Created attachment 1413351 [details] crm_report before and after bind-mount change Description of problem: When adding a bind mount in a bundle, pacemaker does not react to the configuration change and does not restart automatically the associated container. Version-Release number of selected component (if applicable): 1.1.18-11.el7-2b07d5c5a9 How reproducible: Always Steps to Reproduce: 1. create a bundle in the cluster (e.g. start from an OSP 13 deployment) 2. change the bind-mount configuration: pcs resource bundle update galera-bundle storage-map add id=mysql-foo source-dir=/foo target-dir=/foo options=rw Actual results: the container started fo the bundle is not restarted by pacemaker: 5518d1d4a776 192.168.24.1:8787/rhosp13/openstack-mariadb:pcmklatest "/bin/bash /usr/lo..." 25 hours ago Up 25 hours galera-bundle-docker-2 Expected results: pacemaker should have delete the container and recreate a new one with the appropriate bind-mount Additional info: Attached crm_report
It appears we at least intended to do a restart: Mar 26 20:34:05 controller-1 pengine[19471]: notice: * Restart galera-bundle-docker-0 ( controller-1 ) due to resource definition change The crmd is also under the impression it happened: Mar 26 20:34:13 controller-1 crmd[19472]: notice: Initiating stop operation galera-bundle-docker-2_stop_0 on controller-0 Mar 26 20:34:23 controller-1 crmd[19472]: notice: Initiating stop operation galera-bundle-docker-1_stop_0 on controller-2 Mar 26 20:34:34 controller-1 crmd[19472]: notice: Initiating stop operation galera-bundle-docker-0_stop_0 locally on controller-1 And on the one node we have logs for we see it completed: Mar 26 20:34:44 controller-1 crmd[19472]: notice: Result of stop operation for galera-bundle-docker-0 on controller-1: 0 (ok) Which is confirmed by docker: Mar 26 20:34:44 controller-1 dockerd-current[18334]: time="2018-03-26T16:34:44.128626799-04:00" level=debug msg="Sending kill signal 9 to container 10ba9787f9c2150b3dd4f9cd92227a635ce64ca216de3f635b7c0c844229c757" Mar 26 20:34:44 controller-1 dockerd-current[18334]: time="2018-03-26T16:34:44.210568911-04:00" level=debug msg="containerd: process exited" id=10ba9787f9c2150b3dd4f9cd92227a635ce64ca216de3f635b7c0c844229c757 pid=init status=137 systemPid=48206 Mar 26 20:34:44 controller-1 dockerd-current[18334]: time="2018-03-26T16:34:44.215002739-04:00" level=error msg="containerd: deleting container" error="exit status 1: \"container 10ba9787f9c2150b3dd4f9cd92227a635ce64ca216de3f635b7c0c844229c757 does not exist\\none or more of the container deletions failed\\n\"" And later we see the creation: Mar 26 20:34:44 controller-1 dockerd-current[18334]: time="2018-03-26T16:34:44.490344517-04:00" level=debug msg="Calling POST /v1.26/containers/create?name=galera-bundle-docker-0" Could you attach journal.log from the other nodes or look for comparable logs on controller-{0,2} please? I wonder if the delete+create within a short interval is confusing the docker output.
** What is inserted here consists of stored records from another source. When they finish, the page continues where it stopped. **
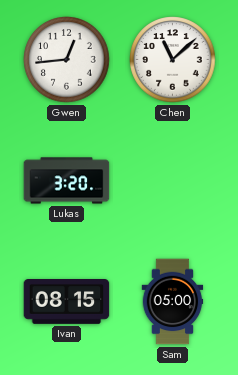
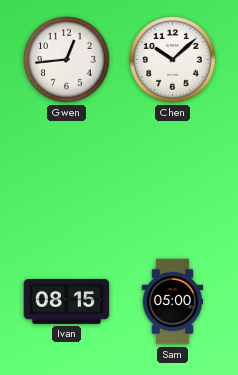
Chen: 11:08 -> 10:08
Lukas: 3:20 -> none
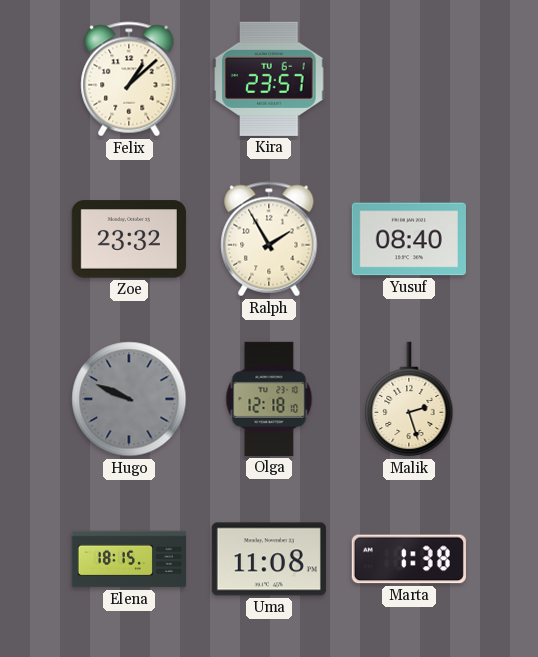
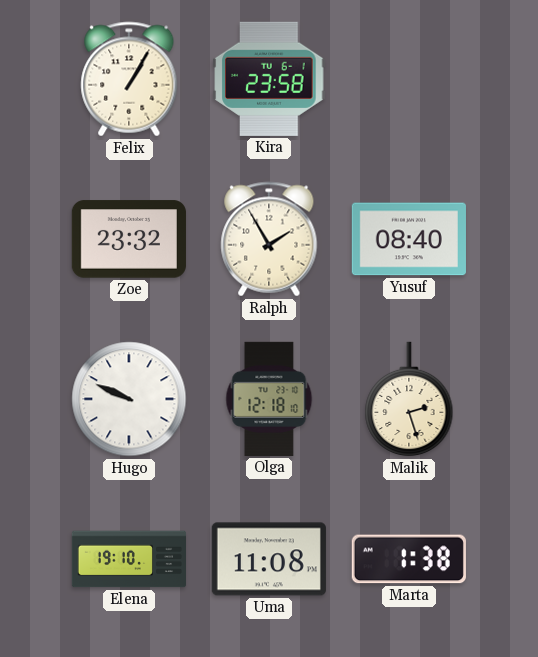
Felix: 1:08 -> 1:05
Kira: 23:57 -> 23:58
Hugo dial: grey -> white
Elena: 18:15 -> 19:10
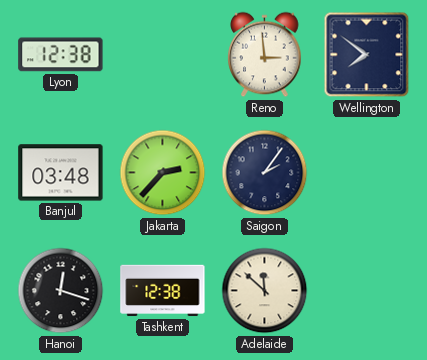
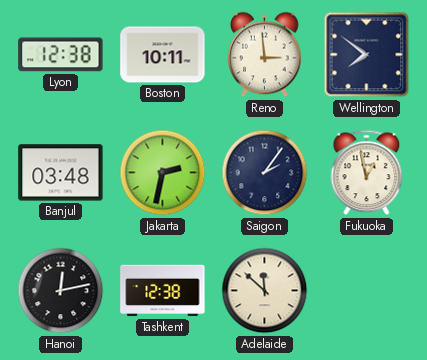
Boston: none -> 10:11
Jakarta: 2:37 -> 2:32
Fukuoka: none -> 12:58
Hanoi: 12:18 -> 12:13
Oops, sorry I obviously did something wrong... I inspected the state of the galera container right after the "pcs resource update" command.. The command is asynchronous and it first has to stop the galera resource itself, then the container. I didn't wait long enough which was the reason why I got confused and thought pacemaker wasn't behaving as expected. I reran the test and confirmed that things are working as expected. Closing this bug now.